Et de cette discussion de sourd découle une nouvelle solitude double. Car l’un.e pose une question qui débouchera sur une conversation en surface dont ne résultera pas de connexion durable, aucune information de substance n’ayant été échangée. Et l’autre ne trouvera pas une oreille suffisamment attentive pour écouter ses tracas réels et préfèrera la sécurité d’une réponse confortable à la déception de ne pas être entendu.e.
Autrui et ses limites
Mais toute oreille ne se doit pas d’être attentive, et c’est une vérité avec laquelle il faut faire la paix. On ne peut blâmer un.e collègue qui entendrait « mes parents m’ont annoncé leur divorce » à 8 h 30 devant la machine à café et resterait sans voix, pris.e de court. Il ne serait pas juste non plus de faire ce que l’on appelle du « trauma dumping » (« déversement de traumatisme »), soit partager « des pensées, des sentiments et de l’énergie traumatisants sur une personne sans méfiance », et ce, « [de] manière non sollicitée et non préparée », tel que le définit USA Today.
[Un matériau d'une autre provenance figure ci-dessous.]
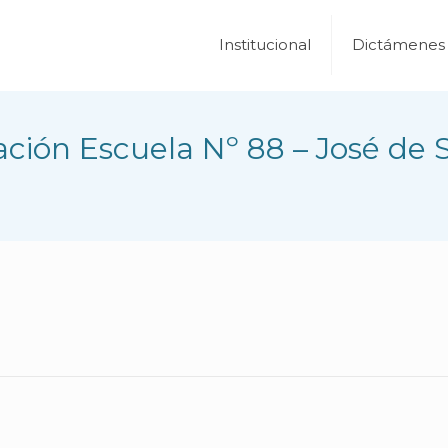
Institucional
Dictámenes
ción Escuela Nº 88 – José de 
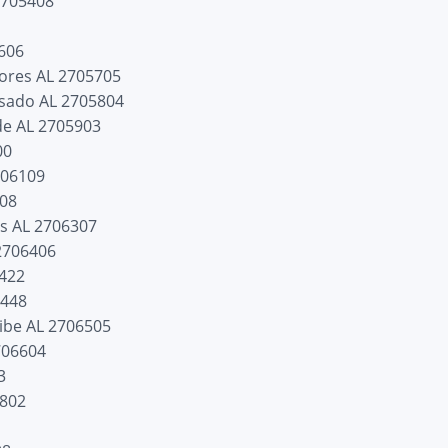
2705408
606
lores AL 2705705
asado AL 2705804
de AL 2705903
00
706109
208
os AL 2706307
2706406
6422
6448
ibe AL 2706505
706604
3
6802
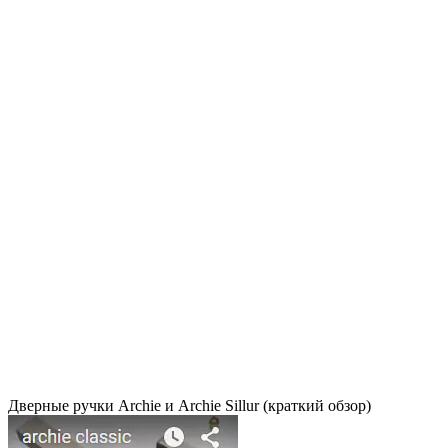
Дверные ручки Archie и Archie Sillur (краткий обзор)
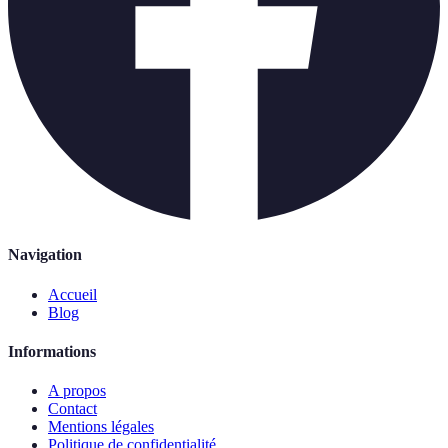
Navigation
Accueil
Blog
Informations
A propos
Contact
Mentions légales
Politique de confidentialité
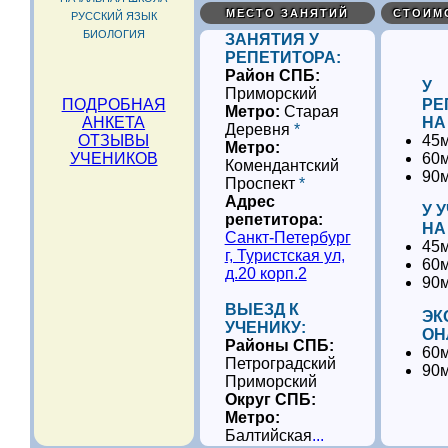
МЕСТО ЗАНЯТИЙ
СТОИМ
РУССКИЙ ЯЗЫК
БИОЛОГИЯ
ЗАНЯТИЯ У
РЕПЕТИТОРА:
Район СПБ:
У
Приморский
ПОДРОБНАЯ
РЕ
Метро:
Старая
АНКЕТА
НА
Деревня
*
ОТЗЫВЫ
45м
Метро:
УЧЕНИКОВ
60м
Комендантский
90м
Проспект
*
Адрес
У 
репетитора:
НА
Cанкт-Петербург
45м
г, Туристская ул,
60м
д.20 корп.2
90м
ВЫЕЗД К
ЭК
УЧЕНИКУ:
ОН
Районы СПБ:
60м
Петроградский
90м
Приморский
Округ СПБ:
Метро:
Балтийская
...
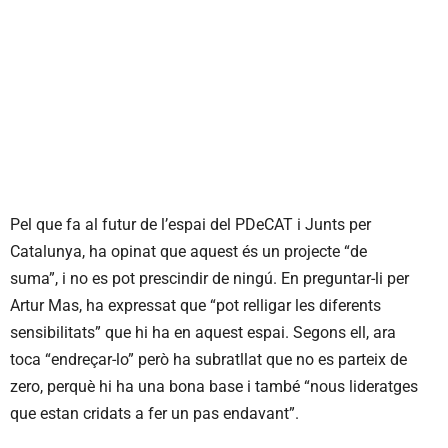
Pel que fa al futur de l’espai del PDeCAT i Junts per
Catalunya, ha opinat que aquest és un projecte “de
suma”, i no es pot prescindir de ningú. En preguntar-li per
Artur Mas, ha expressat que “pot relligar les diferents
sensibilitats” que hi ha en aquest espai. Segons ell, ara
toca “endreçar-lo” però ha subratllat que no es parteix de
zero, perquè hi ha una bona base i també “nous lideratges
que estan cridats a fer un pas endavant”.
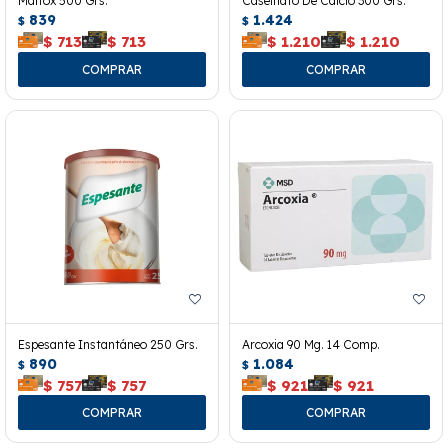
Maltox 500 Grs.
Caseinato De Calcio 300 Grs.
839
1.424
$
$
$
713
$
713
$
1.210
$
1.210
Espesante Instantáneo 250 Grs.
Arcoxia 90 Mg. 14 Comp.
890
1.084
$
$
$
757
$
757
$
921
$
921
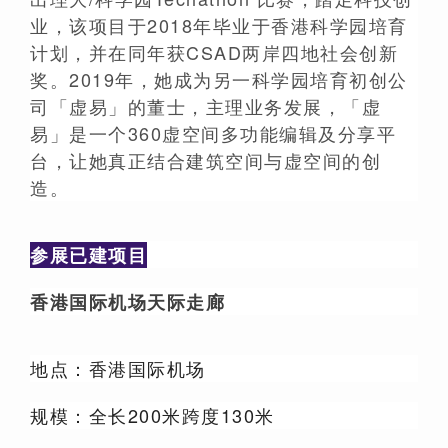
业，该项目于2018年毕业于香港科学园培育
计划，并在同年获CSAD两岸四地社会创新
奖。2019年，她成为另一科学园培育初创公
司「虚易」的董士，主理业务发展，「虚
易」是一个360虚空间多功能编辑及分享平
台，让她真正结合建筑空间与虚空间的创
造。
参展已建项目
香港国际机场天际走廊
地点：香港国际机场
规模：全长200米跨度130米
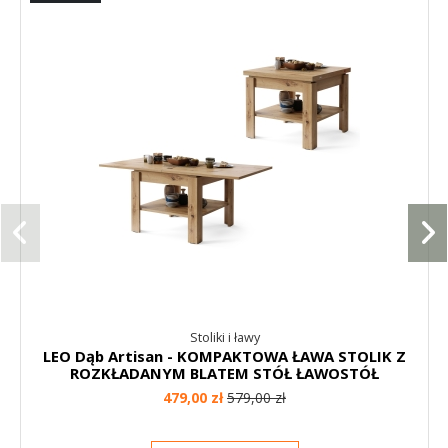
Stoliki i ławy
LEO Dąb Artisan - KOMPAKTOWA ŁAWA STOLIK Z
ROZKŁADANYM BLATEM STÓŁ ŁAWOSTÓŁ
479,00 zł
579,00 zł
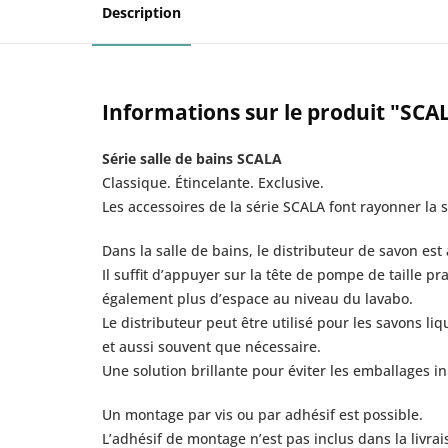
Description
Informations sur le produit "SCA
Série salle de bains SCALA
Classique. Étincelante. Exclusive.
Les accessoires de la série SCALA font rayonner la 
Dans la salle de bains, le distributeur de savon est 
Il suffit d’appuyer sur la tête de pompe de taille p
également plus d’espace au niveau du lavabo.
Le distributeur peut être utilisé pour les savons li
et aussi souvent que nécessaire.
Une solution brillante pour éviter les emballages i
Un montage par vis ou par adhésif est possible.
L’adhésif de montage n’est pas inclus dans la livrai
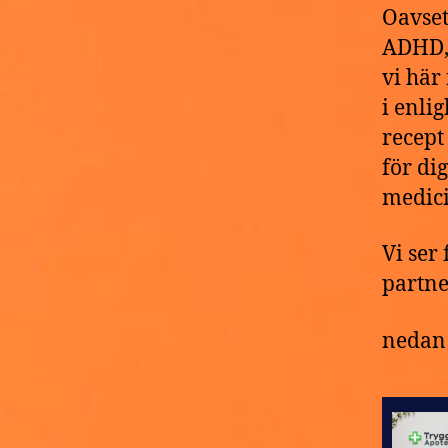
Oavset
ADHD, 
vi här
i enlig
recept
för di
medici
Vi ser
partne
nedan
«Il y a des contextes sociaux qui sont plus propices à donner ou à entendre une vraie réponse à cette question.»
De plus, une réponse creuse est souvent préférable à une réponse creuse donnée en connaissance de cause. Pour le comprendre, il suffit de voir le mème « Tu es déprimé.e? Alors bois de l’eau » qui met en lumière les solutions absurdes de légèreté que peuvent suggérer ceux et celles qui ne connaissent rien aux réalités de la dépression. De cette même façon, s’entendre dire « ah… bon… ça va aller, hein » en réponse à un épanchement sur le divorce de nos parents ne ferait qu’accroitre notre solitude et notre vulnérabilité, car la personne face à nous n’aura pas eu les paroles rassurantes que nous attendions. Sauf qu’elle n’était pas tenue de les avoir, surtout sans préparation préalable. Et ça aussi, il faut le comprendre.
À ce stade, nous pourrions donc nous demander : est-ce si impossible de donner et d’obtenir une réponse sincère à un « comment ça va? », de nos jours? Non, et heureusement. Il nous faut toutefois trouver les bonnes personnes avec qui partager cette part de nous-mêmes.
« Il y a des contextes sociaux qui sont plus propices à donner ou à entendre une vraie réponse à cette question, développe Francis Boilard. Ça dépend aussi de qui la pose, qui la reçoit et du niveau de proximité avec la personne. » Le comprendre nous permet de chérir et cultiver toutes les relations précieuses au sein desquelles nous pouvons pleinement partager nos vulnérabilités.
Trouver la bonne clé
Malgré ses défauts d’usage, un « comment ça va? » possède tout de même le mérite d’essayer. « C’est quand même une formule qui reflète un désir de connecter avec l’autre, même si c’est à un niveau superficiel. Il ne faut pas négliger ça, rappelle Francis Boilard. Ça participe au lien social qui est nécessaire pour vivre ensemble. »
L’authenticité émotionnelle n’a donc pas totalement disparu de nos rapports humains.
D’autres seront plus radicaux, comme le média CNBC, pour qui ces trois mots sont non seulement réducteurs, mais aussi « les plus inutiles du monde de la communication ». Il leur préfère toutes les questions plus précises qui peuvent être posées juste après et qui favorisent une plus profonde connexion. « Ouvrez les yeux avant d’ouvrir la bouche, conseille CNBC. Trouvez quelque chose sur lequel vous concentrer dans votre environnement, comme l’œuvre d’art sur le mur, un gadget original ou une photo de famille […]. Il y aura forcément quelque chose qui déclenchera des small talk et qui aidera à mener la conversation vers des questions de suivi uniques. »
L’authenticité émotionnelle n’a donc pas totalement disparu de nos rapports humains; il suffit de trouver la bonne parole pour y accéder.